William Johns named runner-up Financial Planner of the Year
At 30 years old, William Johns is part of a new wave of financial planners entering the industry, bringing high ethical standards, tertiary education and innovation to the sector.
Having spent only six years in the financial planning industry, Johns has demonstrated enough commitment to win the runner-up spot in this year's Financial Planner of the Year award, losing the top spot by a very narrow margin.
For William, this award means a confirmation that he is on the right track.
"What I do is not easy and sometimes I feel like giving up, but an award like this means the industry acknowledges my contribution," he said.
He entered the industry after an opportunity presented itself at Commonwealth Financial Planning.
He was studying accounting at the time, but a life-changing event would soon change the direction of his career for good.
His mother Linda was diagnosed with multiple sclerosis in 2000, and serious financial troubles as well as the stressful social security process resulted in the worsening of her condition.
As her carer, William developed special interest in the issues facing people with severe disability, and decided to specialise in this particular client segment upon landing a job with Fiducian Financial Services.

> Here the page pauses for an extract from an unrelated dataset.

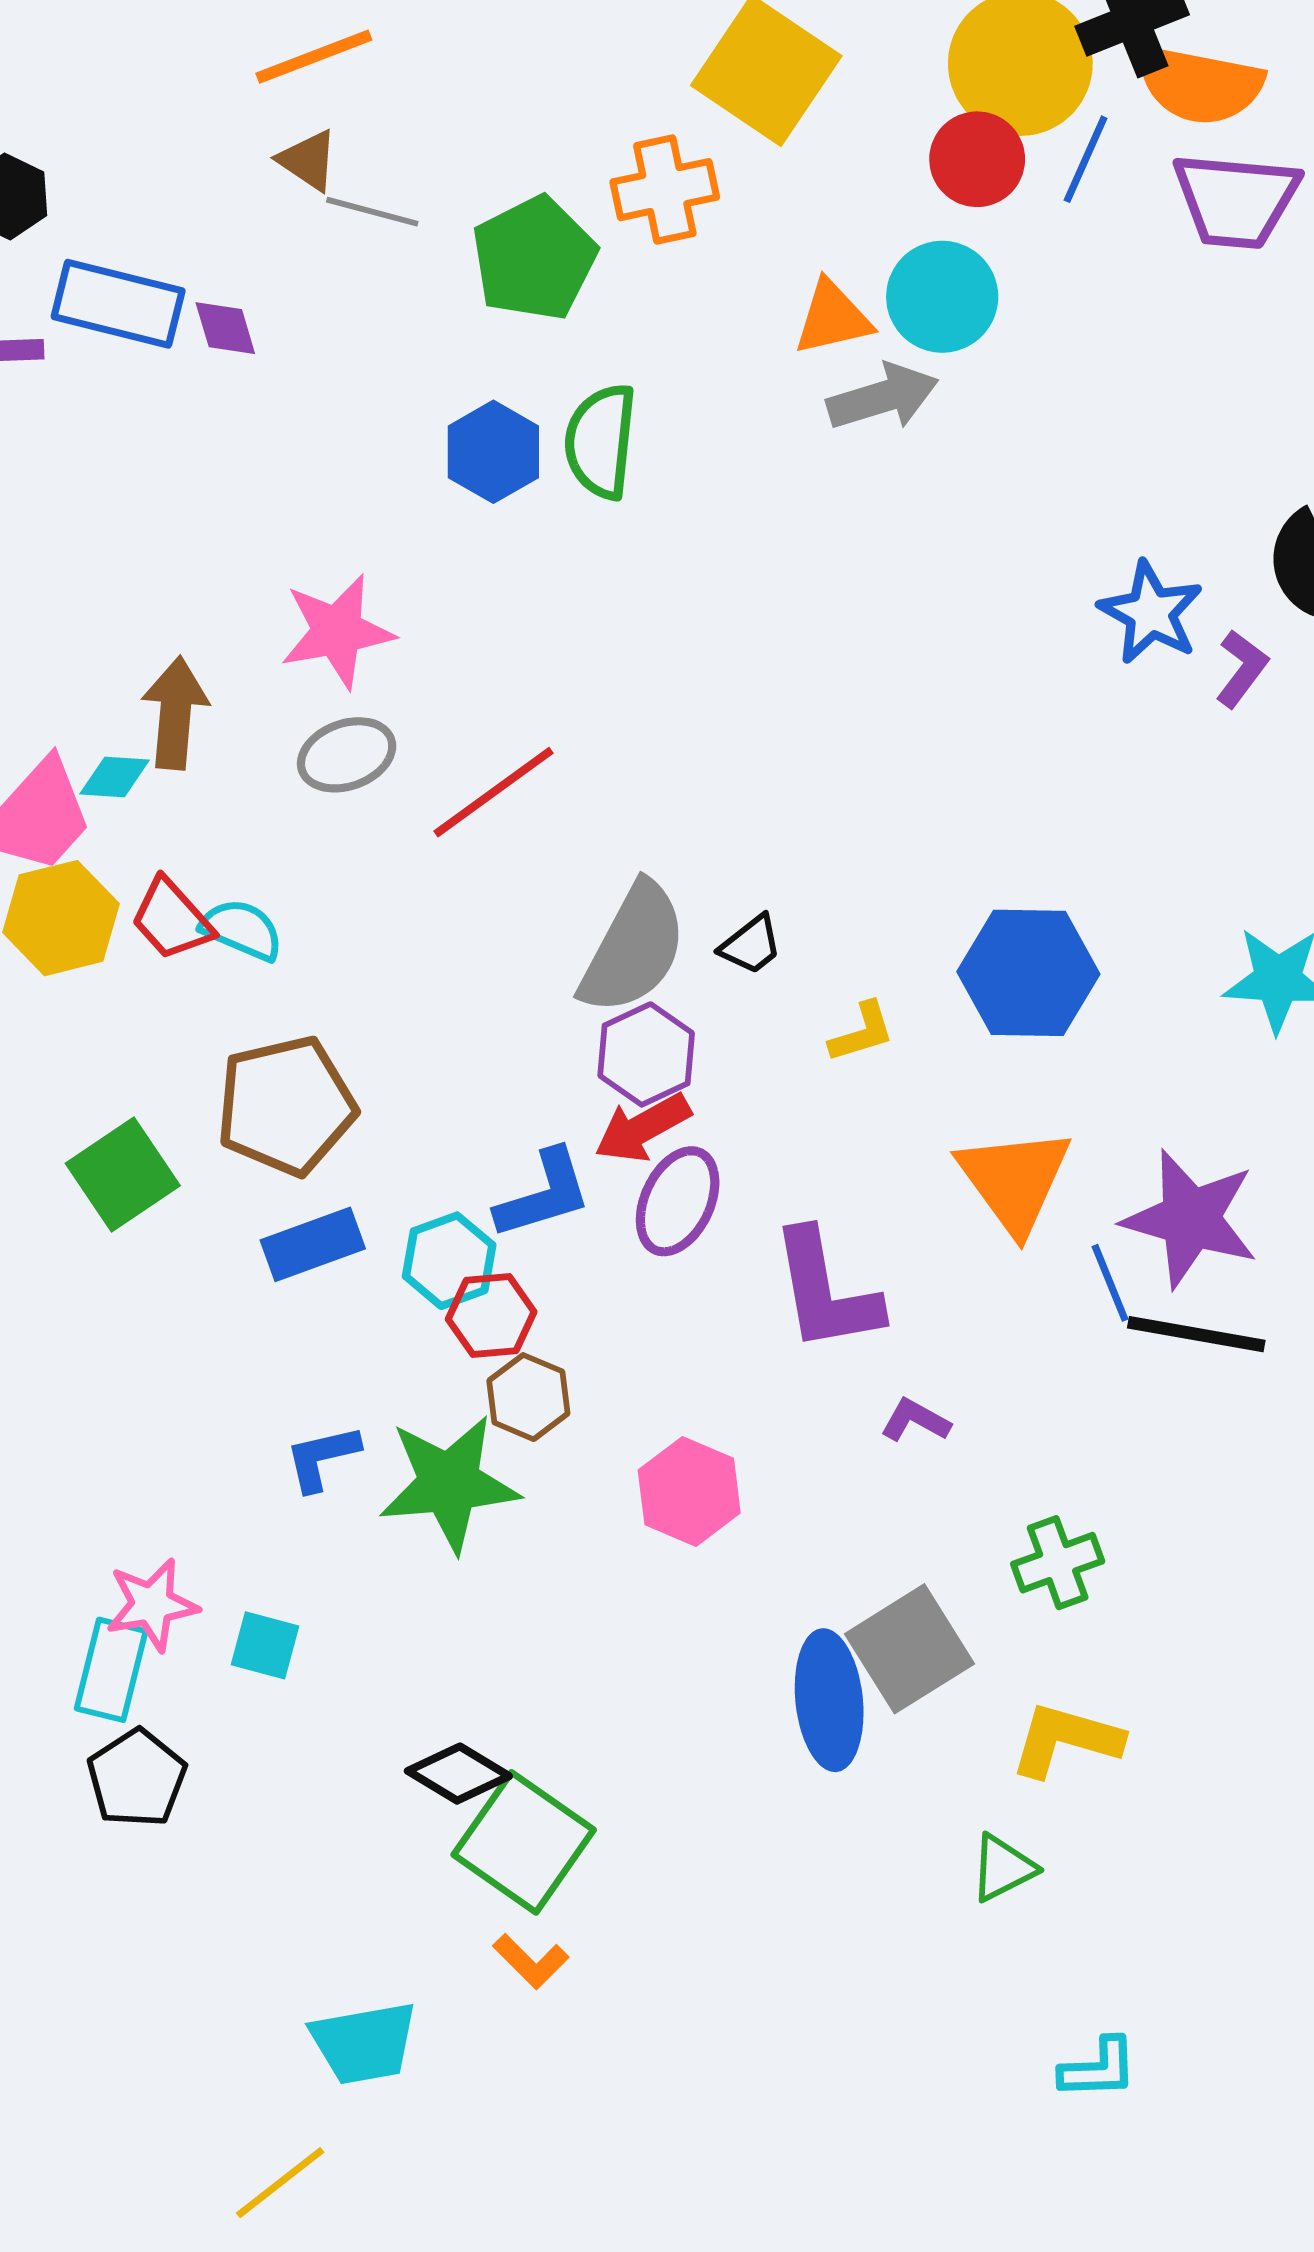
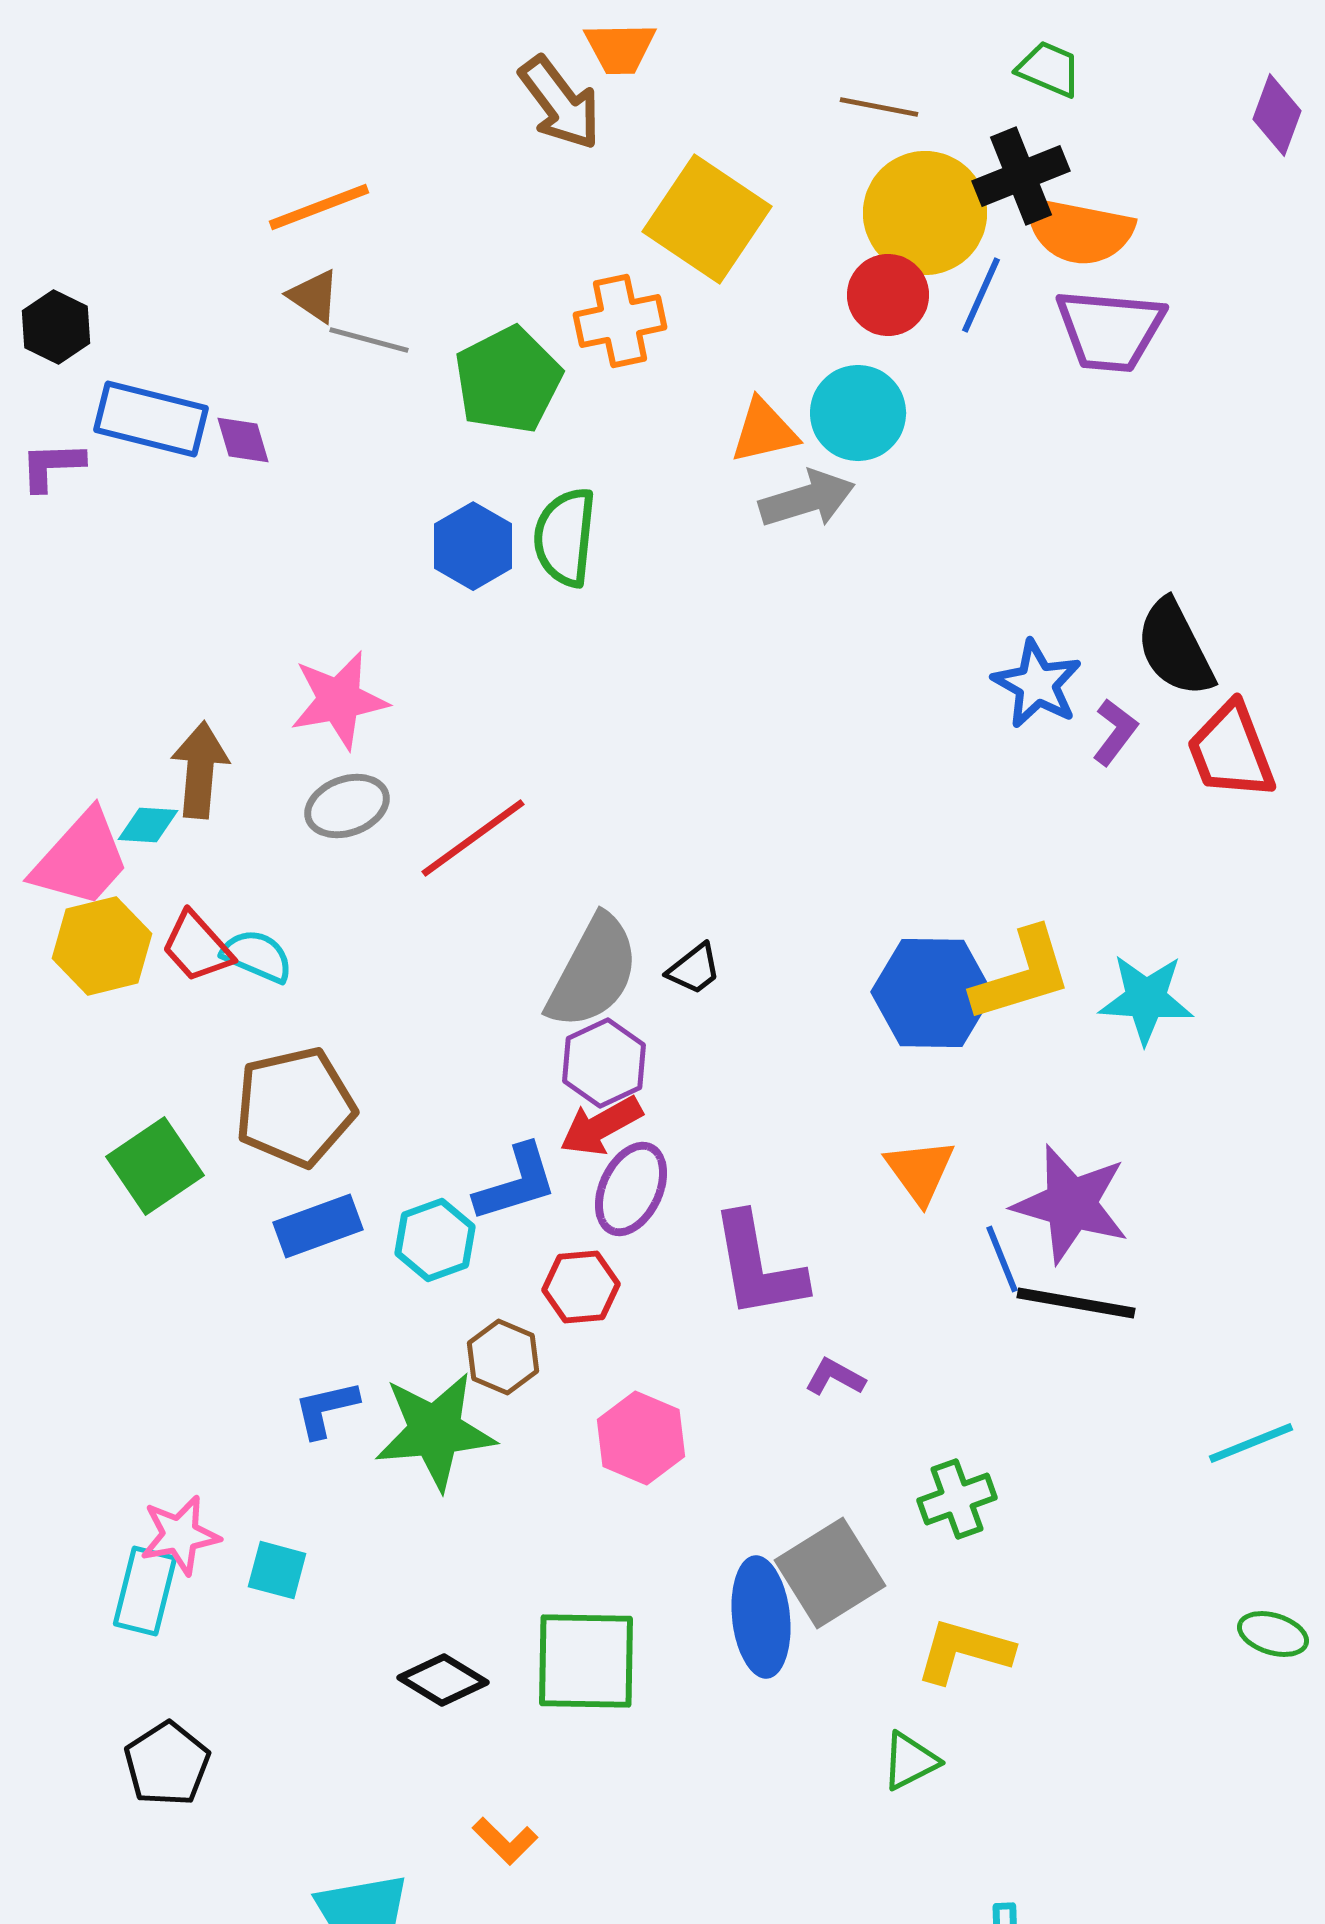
yellow L-shape: (862, 1032) -> (1022, 975), moved, size x1.8
orange triangle: (1014, 1180) -> (920, 1171), size x0.7
red hexagon: (491, 1315) -> (581, 1287), moved
black pentagon: (137, 1778) -> (167, 1764), moved
green square: (524, 1842) -> (586, 1661), moved, turned -34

"I also specialise in people looking after kids with autism or learning disorders, the elderly and the disabilities related to age such as Alzheimer's disease, dementia and so on," William said.
Marrying his passion for helping people at risk with financial planning - thus creating a unique value proposition - is what won the judges' hearts and minds.
After a couple of years working with his client base, William commenced a two-year full-time Master in Disability Studies at Flinders University, where he tailored his study program to explore the positive role financial planners can play in promoting the health and wellbeing of people suffering from a disability.
"From a financial planning perspective, servicing clients with disabilities is a little different," he said. "If somebody has a mental health issue, that would impact or impair their judgement at times, and the advice has to reflect that.
"Having said that, all financial planners do end up dealing with people who have some limitations, especially people who are getting older," William added.
The most rewarding part of his job is seeing tangible results in his clients' lives.
"I can see it in the way they look, the way they interact with others; they start paying attention to their health and well-being and not worrying about the money side of it."
This year's judging panel was particularly impressed with William's willingness to position himself as an industry leader and innovator in providing financial services to those with a disability.
"His extensive work in this area is an example to others of what can be achieved by focusing on a niche," said last year's Financial Planner of the Year Winner, Charles Badenach.
Julie Berry, who has been on Money Management's Financial Planner of the Year judging panel for three years in a row, hopes that making it to the finals in 2011 and being the runner-up this year inspires William to apply again next year.
"He is an outstanding demonstration of someone who has chosen a path to follow and who will do everything he can to be the best at it."
Challenges facing the young guns
Although the new generation of financial planners is coming in with tertiary degrees, technical knowledge and high ethical standards, being a 'young gun' does not come without its challenges.
William believes that young planners can often be seen as a threat to industry veterans.
"I encourage the more experienced planners to utilise the creativity, drive and energy of a newcomer and offer them support," he said.
The new generation of financial planners see industry veterans as mentors who are very much needed by their peers.
While he supports the transparency and professionalism the new legislative changes will bring to the financial planning industry, William is concerned about the rate of older planners exiting the industry.
"The Government needs to make sure it doesn't accelerate the retirement of people who just can't cope with the changes," he said. "You'd leave a whole lot of young planners disgruntled and confused because their mentors have retired earlier than expected."
However, there is another challenge facing young planners.
Because of his age, William was told by older planners to focus on clients within 15 years of his own age range, which somewhat limited his reach.
But by disregarding this rule, William now services over 100 individuals, many of whom are over 70 years old.
"They appreciate my knowledge, understanding and compassion," he said.
"A word of advice to younger planners is to pursue your passion within this industry and not be caught-up or discouraged by misconceptions and false myths such as 'you can only deal with people within a 15-year range of your age'."